This project aims to predict diabetes based on data obtained from a questionnaire available on Kaggle.com.
The processes involved in this project include:
- Data loading
- EDA (Exploratory Data Analysis)
- Feature Engineering
- Feature selection
- Feature creation
- Feature transformation
- Column transformer
- Model definition using:
- KNN
- SVM
- Decision Tree
- Random Forest
- Gradient Boost
- Model training
- Model evaluation
- EDA Results: The majority of the population falls into the Healthy Weight and Overweight categories. The Healthy Weight category tends to have better GenHlth (General Health), MentHlth (Mental Health), and PhysHlth (Physical Health) scores compared to other categories, especially Obesity Class 3, which has the lowest health scores. Additionally, as age increases, individuals in the Healthy Weight category tend to maintain better general health, while those in the Obesity Class 3 category tend to experience a decline in general health.
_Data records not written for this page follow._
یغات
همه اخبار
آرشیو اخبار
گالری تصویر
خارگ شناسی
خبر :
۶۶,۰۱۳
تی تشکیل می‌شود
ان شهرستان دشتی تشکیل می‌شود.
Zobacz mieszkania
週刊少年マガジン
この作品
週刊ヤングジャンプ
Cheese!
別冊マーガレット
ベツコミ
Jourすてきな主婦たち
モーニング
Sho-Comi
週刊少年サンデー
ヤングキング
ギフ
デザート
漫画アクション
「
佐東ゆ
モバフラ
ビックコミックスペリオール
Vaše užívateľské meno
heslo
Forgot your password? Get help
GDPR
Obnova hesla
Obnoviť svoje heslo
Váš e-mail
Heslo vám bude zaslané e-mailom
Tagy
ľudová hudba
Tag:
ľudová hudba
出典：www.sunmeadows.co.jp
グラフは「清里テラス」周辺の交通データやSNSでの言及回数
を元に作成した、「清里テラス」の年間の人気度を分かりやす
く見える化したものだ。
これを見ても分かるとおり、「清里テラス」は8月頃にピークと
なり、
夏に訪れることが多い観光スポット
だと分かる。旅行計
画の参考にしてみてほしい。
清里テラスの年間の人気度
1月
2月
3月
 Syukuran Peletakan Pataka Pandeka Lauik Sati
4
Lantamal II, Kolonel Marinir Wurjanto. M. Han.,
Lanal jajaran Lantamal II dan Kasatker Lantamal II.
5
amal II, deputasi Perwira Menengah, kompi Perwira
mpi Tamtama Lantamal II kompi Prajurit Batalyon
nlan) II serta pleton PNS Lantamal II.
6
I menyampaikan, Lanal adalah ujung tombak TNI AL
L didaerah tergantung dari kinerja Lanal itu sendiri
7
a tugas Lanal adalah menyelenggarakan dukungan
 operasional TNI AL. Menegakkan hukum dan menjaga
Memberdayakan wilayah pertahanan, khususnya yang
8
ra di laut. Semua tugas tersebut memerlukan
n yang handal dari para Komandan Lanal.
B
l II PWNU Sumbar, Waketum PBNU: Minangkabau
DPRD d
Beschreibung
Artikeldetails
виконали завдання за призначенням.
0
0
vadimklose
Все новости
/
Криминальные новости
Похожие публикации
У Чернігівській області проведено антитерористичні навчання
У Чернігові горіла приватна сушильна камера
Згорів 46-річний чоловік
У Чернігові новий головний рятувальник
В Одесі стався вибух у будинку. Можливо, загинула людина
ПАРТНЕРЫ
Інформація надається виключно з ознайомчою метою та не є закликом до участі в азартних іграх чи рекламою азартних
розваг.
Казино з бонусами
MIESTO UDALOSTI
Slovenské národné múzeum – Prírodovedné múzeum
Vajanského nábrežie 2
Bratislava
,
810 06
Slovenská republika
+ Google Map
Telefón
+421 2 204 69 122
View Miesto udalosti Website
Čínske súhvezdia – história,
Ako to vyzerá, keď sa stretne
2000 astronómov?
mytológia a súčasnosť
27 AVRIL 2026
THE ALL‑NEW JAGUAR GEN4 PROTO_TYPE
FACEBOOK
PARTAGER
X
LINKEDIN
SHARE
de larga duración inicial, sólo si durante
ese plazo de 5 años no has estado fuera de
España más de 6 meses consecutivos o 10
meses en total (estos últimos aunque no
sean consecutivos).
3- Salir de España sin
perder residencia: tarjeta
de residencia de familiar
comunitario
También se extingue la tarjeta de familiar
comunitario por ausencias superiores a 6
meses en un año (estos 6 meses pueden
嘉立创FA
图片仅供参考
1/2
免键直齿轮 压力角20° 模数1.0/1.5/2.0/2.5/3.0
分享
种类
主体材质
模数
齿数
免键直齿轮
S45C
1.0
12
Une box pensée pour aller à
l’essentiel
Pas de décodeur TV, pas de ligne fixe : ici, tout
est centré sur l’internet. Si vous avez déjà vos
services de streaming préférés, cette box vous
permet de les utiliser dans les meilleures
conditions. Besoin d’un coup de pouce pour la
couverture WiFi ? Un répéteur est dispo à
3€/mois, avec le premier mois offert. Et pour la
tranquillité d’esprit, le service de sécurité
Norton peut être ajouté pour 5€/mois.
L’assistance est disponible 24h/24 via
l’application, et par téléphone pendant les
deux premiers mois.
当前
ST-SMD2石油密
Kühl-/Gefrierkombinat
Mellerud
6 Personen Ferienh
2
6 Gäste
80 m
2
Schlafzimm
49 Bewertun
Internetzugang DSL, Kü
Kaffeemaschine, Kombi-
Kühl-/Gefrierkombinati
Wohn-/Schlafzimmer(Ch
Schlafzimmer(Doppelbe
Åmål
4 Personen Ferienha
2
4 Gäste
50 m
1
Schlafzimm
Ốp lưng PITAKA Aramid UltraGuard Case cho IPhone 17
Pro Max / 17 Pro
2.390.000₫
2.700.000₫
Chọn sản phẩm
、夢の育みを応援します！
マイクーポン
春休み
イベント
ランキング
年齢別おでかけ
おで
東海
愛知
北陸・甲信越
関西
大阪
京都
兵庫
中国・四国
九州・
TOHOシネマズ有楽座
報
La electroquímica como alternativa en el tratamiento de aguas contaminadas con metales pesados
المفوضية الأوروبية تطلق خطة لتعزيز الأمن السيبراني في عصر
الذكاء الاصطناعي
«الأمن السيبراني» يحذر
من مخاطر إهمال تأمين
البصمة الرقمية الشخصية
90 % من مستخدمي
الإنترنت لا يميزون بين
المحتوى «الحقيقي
- Model Evaluation Results: The KNN model performed better than the other models, and the baseline KNN model outperformed the KNN with hyperparameters.
- Data Imbalance: There is an imbalance in the data, leading to an F1 Score below 80. This is due to a higher number of non-diabetic cases compared to prediabetic or diabetic cases, causing the predictions to skew towards non-diabetic outcomes.